Liz's first thought when she woke the next morning was that her eyes were open but she was still dreaming, because Mark's arms were wrapped around her and she was snuggled right next to him, her back pressed against his chest and her backside pressed against...other things.

Last night came back to her in bits and pieces. Slipping out of the last of their clothes. Endlessly kissing and touching. Mark easing her to her back and rising above her, his dark eyes fixed on hers. Finally joining together so perfectly it couldn't possibly have been real.

Wanting him so much her heart overflowed with it.

As she lay there, still half asleep, her mind flashed to the possibility of a future together. She saw herself waking up beside him not just on this morning, but on many mornings to come. She'd always been a woman with her head in the clouds who needed to come back to earth now and again, and a strong, kind, sensible, dependable man like Mark would give her life the balance it needed. He would be yang to her yin and make her feel warm and safe and protected forever.

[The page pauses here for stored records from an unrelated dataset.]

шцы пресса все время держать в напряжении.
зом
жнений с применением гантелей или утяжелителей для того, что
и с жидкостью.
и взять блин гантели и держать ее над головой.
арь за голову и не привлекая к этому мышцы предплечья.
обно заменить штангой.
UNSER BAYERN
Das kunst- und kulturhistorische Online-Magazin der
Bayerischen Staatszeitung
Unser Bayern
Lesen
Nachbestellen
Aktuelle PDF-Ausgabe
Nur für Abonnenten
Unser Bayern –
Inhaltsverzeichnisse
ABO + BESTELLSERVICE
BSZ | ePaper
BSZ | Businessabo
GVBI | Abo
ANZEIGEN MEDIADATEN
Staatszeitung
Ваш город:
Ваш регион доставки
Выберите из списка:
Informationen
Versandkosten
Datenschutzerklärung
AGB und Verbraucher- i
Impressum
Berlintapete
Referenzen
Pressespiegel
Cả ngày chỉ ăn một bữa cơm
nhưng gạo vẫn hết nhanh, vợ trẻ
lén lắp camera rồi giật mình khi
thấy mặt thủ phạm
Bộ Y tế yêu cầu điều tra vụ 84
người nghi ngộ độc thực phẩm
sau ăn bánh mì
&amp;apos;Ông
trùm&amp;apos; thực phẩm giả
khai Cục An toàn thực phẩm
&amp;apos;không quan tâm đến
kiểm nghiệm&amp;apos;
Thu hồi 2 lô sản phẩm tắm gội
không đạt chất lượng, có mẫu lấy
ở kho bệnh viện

He stirred beside her. When she rolled over and he pulled her up next to him, she had the most amazing feeling that heaven wasn't in the clouds at all, but in this bed with the man she loved.

Loved?

No. Too soon. Too soon.

She couldn't think about that now. She'd think about it tomorrow, when her mind wasn't lost in the feel of Mark's body against hers, when she had her head on straight and she could be absolutely certain that the "L" word really was love and not just lust.


Half an hour later, Liz and Mark rose from bed. He was happy that Sherri and Kevin were nowhere to be seen, which meant he and Liz finally had the apartment to themselves.

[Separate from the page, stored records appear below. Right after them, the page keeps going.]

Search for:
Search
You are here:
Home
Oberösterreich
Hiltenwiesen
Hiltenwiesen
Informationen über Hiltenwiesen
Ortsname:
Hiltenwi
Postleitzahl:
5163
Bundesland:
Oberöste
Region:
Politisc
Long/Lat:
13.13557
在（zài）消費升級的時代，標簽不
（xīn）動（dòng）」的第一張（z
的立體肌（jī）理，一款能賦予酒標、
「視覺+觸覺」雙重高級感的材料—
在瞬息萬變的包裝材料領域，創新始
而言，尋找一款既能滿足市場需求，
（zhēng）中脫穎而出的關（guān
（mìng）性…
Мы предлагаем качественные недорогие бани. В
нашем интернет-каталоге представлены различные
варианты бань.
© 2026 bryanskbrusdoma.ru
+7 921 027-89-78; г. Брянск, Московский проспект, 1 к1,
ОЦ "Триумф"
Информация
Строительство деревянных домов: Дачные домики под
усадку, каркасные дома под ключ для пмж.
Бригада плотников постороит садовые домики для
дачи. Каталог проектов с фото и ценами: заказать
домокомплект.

He offered to help her make breakfast, but she sat him down at the kitchen table, gave him a mug of coffee, and told him to stay put. She wanted him to save his energy, she said with a wink and a quick kiss, then buzzed around the kitchen like a bee around a hive. She moved pots and utensils and various food items around in a way that seemed haphazard, but somehow eggs were cooking, along with bacon and biscuits and gravy, and he was basking once again in the joy of being with a woman who actually liked to eat, who didn't toss a dried-up bagel on a plate and call it breakfast.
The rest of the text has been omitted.